List each line of the data that holds the string "naturais", please.
:: Listed entries ::
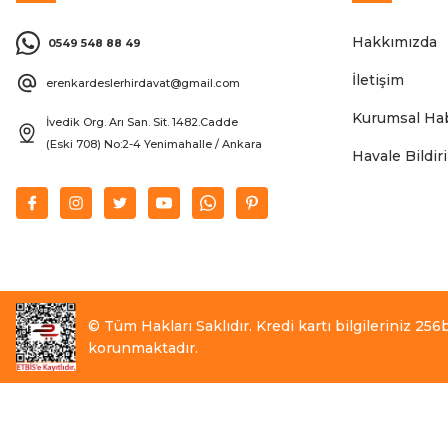
Hakkımızda
0549 548 88 49
İletişim
erenkardeslerhirdavat@gmail.com
Kurumsal Hab
İvedik Org. Arı San. Sit. 1482.Cadde
(Eski 708) No:2-4 Yenimahalle / Ankara
Havale Bildi
© Tüm Hakları Saklıdır. Kredi kartı bilgileriniz 256bi
korunmaktadır.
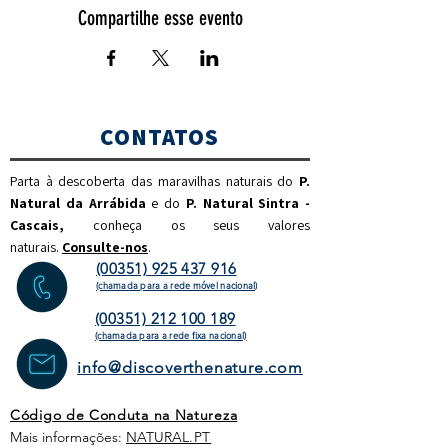
Compartilhe esse evento
CONTATOS
Parta à descoberta das maravilhas naturais do
P.
Natural da Arrábida
e do
P. Natural Sintra -
Cascais,
c
onheça os seus valores
naturais.
Consulte-nos
.
(00351) 925 437 916
(chamada para a rede móvel nacional)
(00351) 212 100 189
(chamada para a rede fixa
nacional)
info@discoverthenature.com
Código de Conduta na Natureza
Mais informações:
NATURAL
.PT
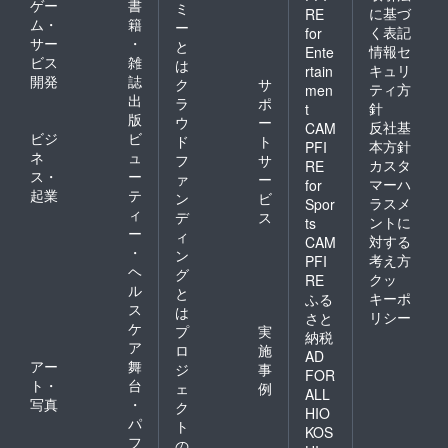
ゲー
書
ミ
に基づ
RE
ム・
籍
ー
く表記
for
サー
・
と
情報セ
Ente
ビス
雑
は
キュリ
rtain
開発
誌
ク
サ
ティ方
men
出
ラ
ポ
針
t
版
ウ
ー
反社基
CAM
ビジ
ビ
ド
ト
本方針
PFI
ネ
ュ
フ
サ
カスタ
RE
ス・
ー
ァ
ー
マーハ
for
起業
テ
ン
ビ
ラスメ
Spor
ィ
デ
ス
ントに
ts
ー
ィ
対する
CAM
・
ン
考え方
PFI
ヘ
グ
クッ
RE
ル
と
キーポ
ふる
ス
は
リシー
さと
ケ
プ
実
納税
ア
ロ
施
AD
アー
舞
ジ
事
FOR
ト・
台
ェ
例
ALL
写真
・
ク
HIO
パ
ト
KOS
フ
の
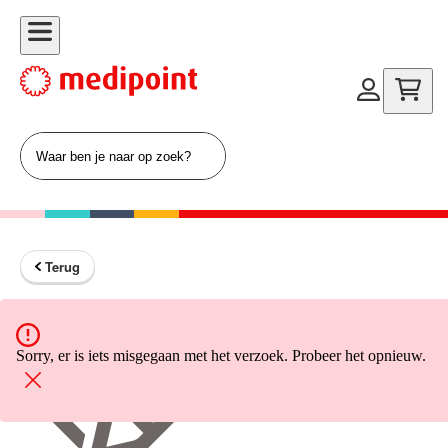
Terug
Terug naar home
Sorry, er is iets misgegaan met het verzoek. Probeer het opnieuw.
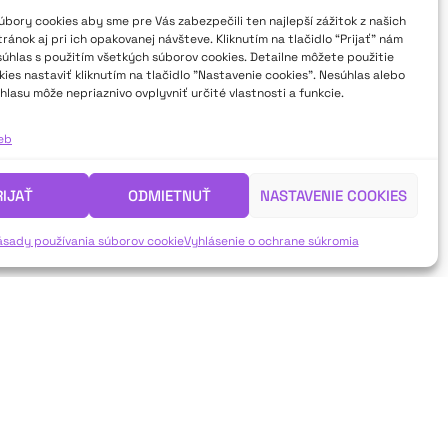
bory cookies aby sme pre Vás zabezpečili ten najlepší zážitok z našich
ánok aj pri ich opakovanej návšteve. Kliknutím na tlačidlo “Prijať” nám
súhlas s použitím všetkých súborov cookies. Detailne môžete použitie
ies nastaviť kliknutím na tlačidlo "Nastavenie cookies". Nesúhlas alebo
hlasu môže nepriaznivo ovplyvniť určité vlastnosti a funkcie.
ieb
RIJAŤ
ODMIETNUŤ
NASTAVENIE COOKIES
ásady používania súborov cookie
Vyhlásenie o ochrane súkromia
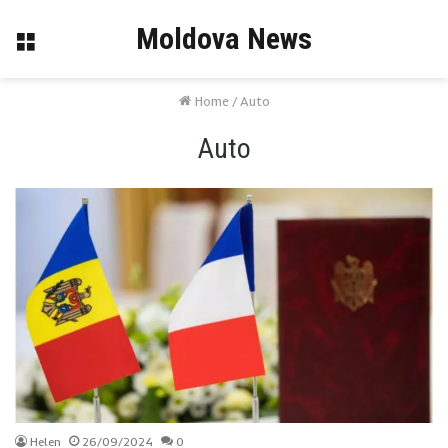
Moldova News
Menu
Home
/
Auto
Auto
Helen
26/09/2024
0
:::
### Result of the exercise
Parta à descoberta das maravilhas naturais do
naturais.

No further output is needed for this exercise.